BEGIN EXERCISE INPUT

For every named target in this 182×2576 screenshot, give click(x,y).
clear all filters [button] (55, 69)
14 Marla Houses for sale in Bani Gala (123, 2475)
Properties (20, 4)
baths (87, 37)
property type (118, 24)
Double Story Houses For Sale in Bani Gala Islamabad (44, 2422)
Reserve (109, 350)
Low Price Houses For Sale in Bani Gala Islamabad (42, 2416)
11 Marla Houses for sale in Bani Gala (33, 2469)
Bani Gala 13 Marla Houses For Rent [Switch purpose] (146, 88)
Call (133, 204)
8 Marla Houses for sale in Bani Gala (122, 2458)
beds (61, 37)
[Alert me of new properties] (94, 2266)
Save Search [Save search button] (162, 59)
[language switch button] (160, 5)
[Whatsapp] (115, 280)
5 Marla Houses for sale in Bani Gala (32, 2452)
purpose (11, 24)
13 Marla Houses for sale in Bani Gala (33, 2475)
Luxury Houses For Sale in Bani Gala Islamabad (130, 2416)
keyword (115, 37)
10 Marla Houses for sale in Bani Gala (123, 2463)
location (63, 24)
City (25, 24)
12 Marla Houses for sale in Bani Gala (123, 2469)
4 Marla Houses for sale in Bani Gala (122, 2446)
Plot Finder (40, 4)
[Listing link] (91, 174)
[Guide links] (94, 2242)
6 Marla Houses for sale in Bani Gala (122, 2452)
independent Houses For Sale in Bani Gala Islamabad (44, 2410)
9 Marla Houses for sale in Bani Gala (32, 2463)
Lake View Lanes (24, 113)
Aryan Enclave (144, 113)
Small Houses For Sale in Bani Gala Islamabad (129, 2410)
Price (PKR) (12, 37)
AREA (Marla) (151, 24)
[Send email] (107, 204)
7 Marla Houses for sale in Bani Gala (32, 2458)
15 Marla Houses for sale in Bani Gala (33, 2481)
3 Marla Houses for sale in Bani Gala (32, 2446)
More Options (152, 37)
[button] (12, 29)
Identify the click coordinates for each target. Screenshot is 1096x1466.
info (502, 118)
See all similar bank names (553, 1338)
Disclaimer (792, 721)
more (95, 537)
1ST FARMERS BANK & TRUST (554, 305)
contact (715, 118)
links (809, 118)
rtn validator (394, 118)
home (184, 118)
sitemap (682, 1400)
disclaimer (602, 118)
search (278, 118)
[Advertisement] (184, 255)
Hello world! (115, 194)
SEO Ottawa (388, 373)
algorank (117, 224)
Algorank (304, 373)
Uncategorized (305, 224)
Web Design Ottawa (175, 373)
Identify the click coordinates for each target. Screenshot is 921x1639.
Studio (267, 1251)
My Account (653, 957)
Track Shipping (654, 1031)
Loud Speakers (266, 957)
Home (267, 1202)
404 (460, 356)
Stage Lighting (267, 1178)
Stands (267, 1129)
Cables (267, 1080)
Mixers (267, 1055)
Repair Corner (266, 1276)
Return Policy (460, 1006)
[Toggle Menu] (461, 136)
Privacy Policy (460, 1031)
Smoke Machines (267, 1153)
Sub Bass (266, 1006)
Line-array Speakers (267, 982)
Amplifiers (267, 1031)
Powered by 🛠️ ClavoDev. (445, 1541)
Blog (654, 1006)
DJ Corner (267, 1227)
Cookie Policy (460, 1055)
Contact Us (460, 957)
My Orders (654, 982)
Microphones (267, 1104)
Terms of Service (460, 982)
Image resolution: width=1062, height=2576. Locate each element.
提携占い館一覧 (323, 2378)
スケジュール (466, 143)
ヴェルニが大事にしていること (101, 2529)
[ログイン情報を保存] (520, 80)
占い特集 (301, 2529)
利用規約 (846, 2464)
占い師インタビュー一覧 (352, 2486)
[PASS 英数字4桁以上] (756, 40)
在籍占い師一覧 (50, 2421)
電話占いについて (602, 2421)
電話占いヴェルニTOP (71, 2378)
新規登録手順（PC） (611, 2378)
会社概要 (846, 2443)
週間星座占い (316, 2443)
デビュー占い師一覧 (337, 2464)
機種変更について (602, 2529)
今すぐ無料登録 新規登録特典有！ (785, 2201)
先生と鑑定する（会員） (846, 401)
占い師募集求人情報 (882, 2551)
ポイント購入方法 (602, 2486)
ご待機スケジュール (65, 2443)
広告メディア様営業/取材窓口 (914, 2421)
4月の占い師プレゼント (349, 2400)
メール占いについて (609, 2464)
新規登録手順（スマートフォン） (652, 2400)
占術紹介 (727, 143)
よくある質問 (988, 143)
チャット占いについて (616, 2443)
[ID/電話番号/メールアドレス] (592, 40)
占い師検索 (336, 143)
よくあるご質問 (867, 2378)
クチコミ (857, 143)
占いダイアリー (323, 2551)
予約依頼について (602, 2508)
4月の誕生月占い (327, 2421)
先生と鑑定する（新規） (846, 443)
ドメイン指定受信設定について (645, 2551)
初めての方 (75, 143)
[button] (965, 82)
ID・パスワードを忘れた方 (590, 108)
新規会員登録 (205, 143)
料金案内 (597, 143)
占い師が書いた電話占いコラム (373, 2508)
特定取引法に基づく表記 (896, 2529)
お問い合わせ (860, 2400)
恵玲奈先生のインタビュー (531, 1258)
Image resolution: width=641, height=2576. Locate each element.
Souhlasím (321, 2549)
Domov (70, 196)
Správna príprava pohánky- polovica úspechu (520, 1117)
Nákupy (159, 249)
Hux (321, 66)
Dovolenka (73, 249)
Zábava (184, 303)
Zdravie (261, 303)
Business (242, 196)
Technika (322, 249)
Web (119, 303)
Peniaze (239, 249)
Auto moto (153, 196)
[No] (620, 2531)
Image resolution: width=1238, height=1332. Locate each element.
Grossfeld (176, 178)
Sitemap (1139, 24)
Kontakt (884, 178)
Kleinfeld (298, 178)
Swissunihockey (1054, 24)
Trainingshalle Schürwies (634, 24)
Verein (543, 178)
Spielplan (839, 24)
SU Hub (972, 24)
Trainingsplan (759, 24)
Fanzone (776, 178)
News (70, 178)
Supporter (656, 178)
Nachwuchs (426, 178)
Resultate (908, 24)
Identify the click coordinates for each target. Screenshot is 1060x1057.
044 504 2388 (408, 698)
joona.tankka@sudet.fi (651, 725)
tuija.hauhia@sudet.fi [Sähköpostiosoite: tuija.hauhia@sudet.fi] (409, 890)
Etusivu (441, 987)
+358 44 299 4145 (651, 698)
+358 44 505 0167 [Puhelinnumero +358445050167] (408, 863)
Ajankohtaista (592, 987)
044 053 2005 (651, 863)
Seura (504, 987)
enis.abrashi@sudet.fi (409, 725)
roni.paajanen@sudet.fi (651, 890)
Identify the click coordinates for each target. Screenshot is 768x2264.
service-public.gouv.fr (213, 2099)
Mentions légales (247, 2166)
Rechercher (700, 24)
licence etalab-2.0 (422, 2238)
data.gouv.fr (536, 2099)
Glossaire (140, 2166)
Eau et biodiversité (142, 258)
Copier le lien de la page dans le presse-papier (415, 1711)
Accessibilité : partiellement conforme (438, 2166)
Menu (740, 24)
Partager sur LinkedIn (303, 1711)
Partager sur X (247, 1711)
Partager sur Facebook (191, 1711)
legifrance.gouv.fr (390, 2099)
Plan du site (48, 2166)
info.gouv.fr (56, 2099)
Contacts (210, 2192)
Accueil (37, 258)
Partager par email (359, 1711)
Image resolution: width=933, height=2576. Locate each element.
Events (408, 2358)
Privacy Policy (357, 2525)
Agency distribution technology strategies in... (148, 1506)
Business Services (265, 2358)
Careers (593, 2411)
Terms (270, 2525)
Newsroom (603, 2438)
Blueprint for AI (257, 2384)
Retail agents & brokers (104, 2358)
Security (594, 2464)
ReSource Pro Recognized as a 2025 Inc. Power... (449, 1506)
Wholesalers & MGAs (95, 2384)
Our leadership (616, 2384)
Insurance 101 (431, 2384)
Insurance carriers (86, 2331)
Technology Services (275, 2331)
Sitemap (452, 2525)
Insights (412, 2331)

END EXERCISE INPUT

DIRECTIONS FOR THIS TASK: From the very first line of the records down to the line with "[Whatsapp] (115, 280)", please write out each line exactly, including both ends and no other lines.

SOLUTION BELOW:
For every named target in this 182×2576 screenshot, give click(x,y).
clear all filters [button] (55, 69)
14 Marla Houses for sale in Bani Gala (123, 2475)
Properties (20, 4)
baths (87, 37)
property type (118, 24)
Double Story Houses For Sale in Bani Gala Islamabad (44, 2422)
Reserve (109, 350)
Low Price Houses For Sale in Bani Gala Islamabad (42, 2416)
11 Marla Houses for sale in Bani Gala (33, 2469)
Bani Gala 13 Marla Houses For Rent [Switch purpose] (146, 88)
Call (133, 204)
8 Marla Houses for sale in Bani Gala (122, 2458)
beds (61, 37)
[Alert me of new properties] (94, 2266)
Save Search [Save search button] (162, 59)
[language switch button] (160, 5)
[Whatsapp] (115, 280)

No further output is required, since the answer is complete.